Musk felt AI research should have regulatory oversight to ensure it is being developed safely. He said the dangers from AI were greater than the dangers from nuclear war heads.

“If humanity decides that creating digital super-intelligence is the right move, then we should do so very, very carefully,” Musk said.

Nolan then asked Musk a question from the audience that built on the discussion, “What issues should our next generation of leaders be focused on solving?”

Musk spoke about the importance of interplanetary space travel, especially in the face of a planetary dark age caused by something like World War III, and ensure there’s enough of a seed of people elsewhere—such as Mars, that could bring the world back.

“I think that sustainable energy is also really important,” he said.

After discussing issues currently faced with sustainable energy, Musk and Nolan talked about issues that Musk is currently facing that are stressful for him.

He said Tesla’s Model 3 line of electric cars, and the production problems they’ve faced is stressful, although his team was making good progress on it.

Nolan then asked Musk another audience question, “What do you hope the world will look like for our children when they’re your age?”

“I think, (in the future) we’ve substantially transferred to sustainable generation and consumption of electricity, so the CO2 risk and ocean level rising risk is mitigated,” he said. “For us to have a base on the moon, a base on Mars, be out there exploring the solar system, and a world where anyone could go out to the solar system if they want—to make it really affordable.
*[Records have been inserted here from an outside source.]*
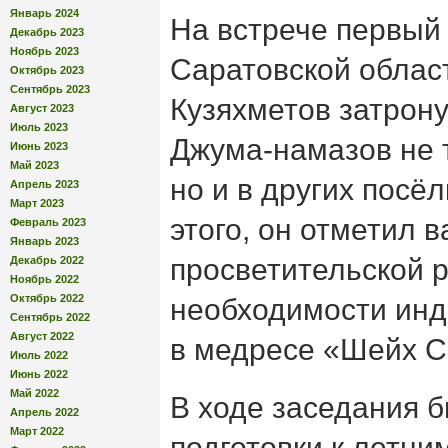
Январь 2024
На встрече первый
Декабрь 2023
Ноябрь 2023
Саратовской облас
Октябрь 2023
Сентябрь 2023
Кузяхметов затрон
Август 2023
Июль 2023
Джума-намазов не т
Июнь 2023
Май 2023
но и в других посёл
Апрель 2023
Март 2023
этого, он отметил 
Февраль 2023
Январь 2023
просветительской р
Декабрь 2022
Ноябрь 2022
Октябрь 2022
необходимости инд
Сентябрь 2022
Август 2022
в медресе «Шейх С
Июль 2022
Июнь 2022
Май 2022
В ходе заседания 
Апрель 2022
Март 2022
подготовки к летни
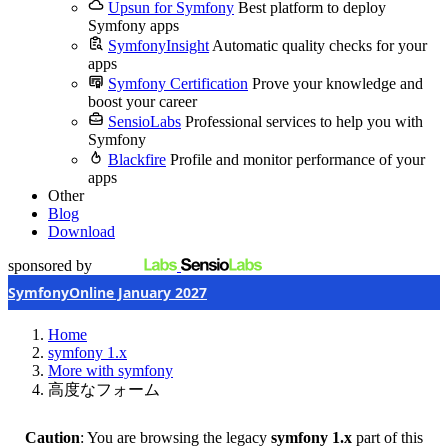
Upsun for Symfony
Best platform to deploy
Symfony apps
SymfonyInsight
Automatic quality checks for your
apps
Symfony Certification
Prove your knowledge and
boost your career
SensioLabs
Professional services to help you with
Symfony
Blackfire
Profile and monitor performance of your
apps
Other
Blog
Download
sponsored by
SymfonyOnline January 2027
Home
symfony 1.x
More with symfony
高度なフォーム
Caution
: You are browsing the legacy
symfony 1.x
part of this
And that there’s a benign AI and we’re able to achieve a symbiosis with that AI.”

Nolan asked Musk about Starlink, a satellite constellation development project by SpaceX, that the audience asked for more information on.
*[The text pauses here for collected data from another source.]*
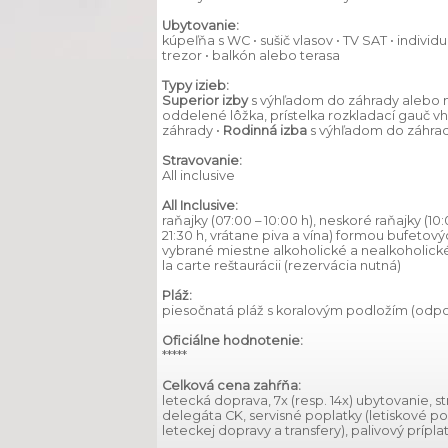
Ubytovanie:
kúpeľňa s WC • sušič vlasov • TV SAT • individ
trezor • balkón alebo terasa
Typy izieb:
Superior
izby
s výhľadom do záhrady alebo 
oddelené lôžka, prístelka rozkladací gauč vh
záhrady •
Rodinná izba
s výhľadom do záhrad
Stravovanie:
All inclusive
All Inclusive:
raňajky (07:00 – 10:00 h), neskoré raňajky (10:0
21:30 h, vrátane piva a vína) formou bufetových 
vybrané miestne alkoholické a nealkoholické 
la carte reštaurácii (rezervácia nutná)
Pláž:
piesočnatá pláž s koralovým podložím (odpo
Oficiálne hodnotenie:
*****
Celková cena zahŕňa:
letecká doprava, 7x (resp. 14x) ubytovanie, st
delegáta CK, servisné poplatky (letiskové p
leteckej dopravy a transfery), palivový prípla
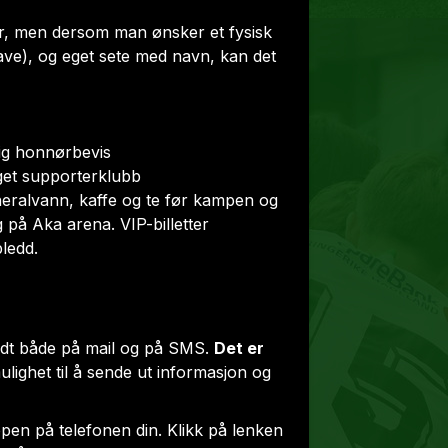
r, men dersom man ønsker et fysisk
gave), og eget sete med navn, kan det
ig honnørbevis
get supporterklubb
neralvann, kaffe og te før kampen og
 på Aka arena. VIP-billetter
pledd.
lsendt både på mail og på SMS.
Det er
ulighet til å sende ut informasjon og
pen på telefonen din. Klikk på lenken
“Do you mean Skynet?” Musk joked. “It’s intended to provide low latency high-bandwidth air connectivity throughout the world. This is intended to provide people who don’t have any internet connectivity, with internet connectivity.”
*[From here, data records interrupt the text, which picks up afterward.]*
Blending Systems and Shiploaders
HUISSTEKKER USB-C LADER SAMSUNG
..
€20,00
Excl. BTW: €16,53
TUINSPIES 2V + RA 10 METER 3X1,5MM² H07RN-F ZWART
He said it would work well for sparsely populated and moderately populated areas, and for giving people in cities a lower cost choice of internet access.

“I think Starlink will be very important in providing the funding necessary for SpaceX to develop interplanetary spacecraft, and at the same time, helping people who have either no or super expensive connectivity, and giving people more of a competitive choice,” Musk said.

At the end of the panel, Kimbal Musk, Elon’s brother and also an entrepreneur joined on stage to discuss the early days of Tesla and how it got started.

“Electric cars are something I’ve been interested in since I was 18 or 19,” Musk said. He came out to Silicon Valley to work on pinnacle research on advanced ultra-capacitors in electric cars. Elon felt it could be a solution to the energy storage problem in electric vehicles.

In 1995, Musk had the choice of working on an energy storage solution for electric vehicles or trying to build a role in the internet, which was taking off. He chose to work on internet companies for awhile, building one of the first online map type companies called Zip2, among other companies like X.com and PayPal. Eventually, he decided to get back to working with electric cars, which was his passion.

“After PayPal went public and got bought by eBay in 2002, that freed up me and a bunch of other people to go out and create companies,” Musk said. “I was debating between solar electric car and space. I thought space would be the least likely to attract entrepreneurial talent. I thought, nobody is crazy enough to do space, so I better do space.”

Musk decided to start with space first, and a year-and-a-half later in 2003, he founded Tesla along with Martin Eberhard and Marc Tarpenning.

At the end of the panel, Nolan, Elon, and Kimbal, sang the song “My Little Buttercup,” from the movie, The Three Amigos. Elon had previously joked about singing the song in a tweet before the session, and the song played when he walked on stage.